I changed my focus and installed the app directly in the LXC. In my case they where Jellyfin and Plex, so they where easy to set up.
Good luck.
Not sure if this helps but I got stuck forever trying to get Nvidia docker to run inside a non-privileged lxc, the fix for me was to change set “no-cgroups = true” in the Nvidia docker config file. /etc/nvidia-container-runtime/config.toml
I’m not sure why this information is so hard to find online but hope it helps.
1 Like
I tried it, but it didn’t work. so sad
Well I’m stumped, I built a brand new lxc container to make sure it worked for me could you share your /etc/nvidia-container-runtime/config.toml and lxc config so I can see if there are any obvious differences.
lxd version is 5.15
docker version
Client: Docker Engine - Community
Version: 24.0.5
API version: 1.43
Go version: go1.20.6
Git commit: ced0996
Built: Fri Jul 21 20:35:18 2023
OS/Arch: linux/amd64
Context: default
Server: Docker Engine - Community
Engine:
Version: 24.0.5
API version: 1.43 (minimum version 1.12)
Go version: go1.20.6
Git commit: a61e2b4
Built: Fri Jul 21 20:35:18 2023
OS/Arch: linux/amd64
Experimental: false
containerd:
Version: 1.6.21
GitCommit: 3dce8eb055cbb6872793272b4f20ed16117344f8
runc:
Version: 1.1.7
GitCommit: v1.1.7-0-g860f061
docker-init:
Version: 0.19.0
GitCommit: de40ad0
/etc/nvidia-container-runtime/config.toml
disable-require = false
#swarm-resource = "DOCKER_RESOURCE_GPU"
#accept-nvidia-visible-devices-envvar-when-unprivileged = true
#accept-nvidia-visible-devices-as-volume-mounts = false
[nvidia-container-cli]
#root = "/run/nvidia/driver"
#path = "/usr/bin/nvidia-container-cli"
environment = []
#debug = "/var/log/nvidia-container-toolkit.log"
#ldcache = "/etc/ld.so.cache"
load-kmods = true
no-cgroups = true
#user = "root:video"
ldconfig = "@/sbin/ldconfig.real"
[nvidia-container-runtime]
#debug = "/var/log/nvidia-container-runtime.log"
log-level = "info"
# Specify the runtimes to consider. This list is processed in order and the PATH
# searched for matching executables unless the entry is an absolute path.
runtimes = [
"docker-runc",
"runc",
]
mode = "auto"
[nvidia-container-runtime.modes.csv]
mount-spec-path = "/etc/nvidia-container-runtime/host-files-for-container.d"
config:
boot.autostart: "true"
nvidia.runtime: "true"
security.nesting: "true"
description: Default LXD profile
devices:
eth0:
name: eth0
network: lxdbr0
type: nic
gpu:
type: gpu
now error is
docker: Error response from daemon: failed to create task for container: failed to create shim task: OCI runtime create failed: runc create failed: unable to start container process: error during container init: error running hook #0:
error running hook: exit status 1, stdout: , stderr: Auto-detected mode as ‘legacy’ nvidia-container-cli: mount error: stat failed: /proc/driver/nvidia/gpus/0000:04:00.0: no such file or directory: unknown.
And nvidia-smi
is normal in lxc and host.
itzsimpl
(Iztok Lebar Bajec)
August 7, 2023, 1:04pm
9
I solved the issue by installing Podman which supports the CDI interface, as per Can rootless and rooted both docker use GPU without changing no-cgroups? · Issue #85 · NVIDIA/nvidia-container-toolkit · GitHub so should Docker in release 25.

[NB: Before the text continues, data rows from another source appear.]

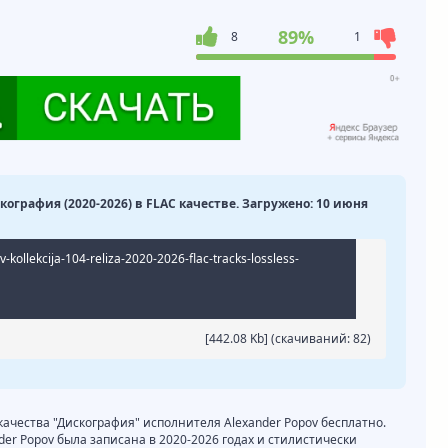
89%
8
1
скография (2020-2026) в FLAC качестве. Загружено: 10 июня
kollekcija-104-reliza-2020-2026-flac-tracks-lossless-
[442.08 Kb] (cкачиваний: 82)
 качества "Дискография" исполнителя Alexander Popov бесплатно.
der Popov была записана в 2020-2026 годах и стилистически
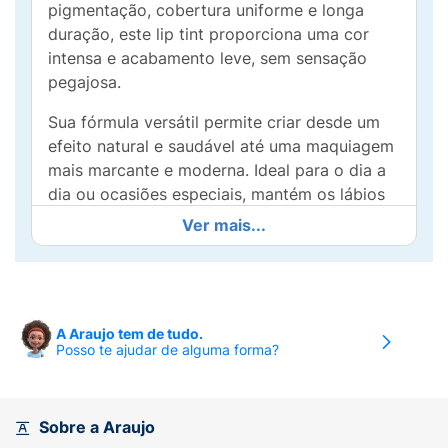
pigmentação, cobertura uniforme e longa
duração, este lip tint proporciona uma cor
intensa e acabamento leve, sem sensação
pegajosa.
Sua fórmula versátil permite criar desde um
efeito natural e saudável até uma maquiagem
mais marcante e moderna. Ideal para o dia a
dia ou ocasiões especiais, mantém os lábios
com aparência fresca, vibrante e confortável
Ver mais...
por horas.
Com embalagem prática e design moderno, é
perfeito para carregar na bolsa e retocar
sempre que necessário. O tom vermelho
A Araujo tem de tudo.
Posso te ajudar de alguma forma?
vibrante valoriza diferentes tons de pele e
combina com diversos estilos de maquiagem.
Sobre a Araujo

By also installing the docker-compose-plugin
and setting the DOCKER_HOST variable to
export DOCKER_HOST=unix://$XDG_RUNTIME_DIR/podman/podman.sock
as per https://github.com/containers/podman/blob/main/docs/tutorials/socket_activation.md , one can use podman commands and docker compose commands (backed by podman).

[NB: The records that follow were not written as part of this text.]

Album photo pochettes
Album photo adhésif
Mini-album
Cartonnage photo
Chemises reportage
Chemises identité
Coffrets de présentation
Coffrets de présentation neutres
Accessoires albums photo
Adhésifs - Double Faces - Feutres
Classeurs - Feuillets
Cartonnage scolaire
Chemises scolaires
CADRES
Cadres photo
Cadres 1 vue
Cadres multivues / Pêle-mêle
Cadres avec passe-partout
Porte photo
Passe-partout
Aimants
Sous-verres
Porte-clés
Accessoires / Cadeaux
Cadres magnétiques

Running a Podman command the GPUs will get mounted in the nested container as they should.
$ podman run --rm --device=nvidia.com/gpu=all ubuntu nvidia-smi -L
GPU 0: Quadro RTX 6000 (UUID: GPU-a155687d-84cf-fa3b-c8dd-63861c195f9d)
Sadly when using the standard approach to enable a GPU in docker-compose.yml
they still don’t get passed through.